PROBLEM REQUIREMENTS: Filter the entries beneath this task, copying only the lines that hold the word "حماية".

DATASET RECORDS:
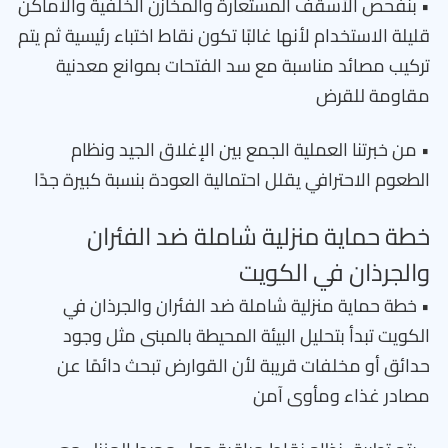
• بنفحص الأسقف المستعارة والمخازن الخلفية والأماكن
قليلة الاستخدام لأنها غالبًا تكون نقاط اختباء رئيسية ثم يتم
تركيب مصائد مناسبة مع سد الفتحات بموانع معدنية
مقاومة للقرض
• من خبرتنا العملية الجمع بين الإغلاق الجيد ونظام
الطعوم الاحترافي يقلل احتمالية العودة بنسبة كبيرة جدًا
خطة حماية منزلية شاملة ضد الفئران
والجرذان في الكويت
• خطة حماية منزلية شاملة ضد الفئران والجرذان في
الكويت تبدأ بتحليل البيئة المحيطة بالمبنى مثل وجود
حدائق أو مخلفات قريبة لأن القوارض تبحث دائمًا عن
مصادر غذاء ومأوى آمن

SOLUTION TO THE PROBLEM:
خطة حماية منزلية شاملة ضد الفئران
• خطة حماية منزلية شاملة ضد الفئران والجرذان في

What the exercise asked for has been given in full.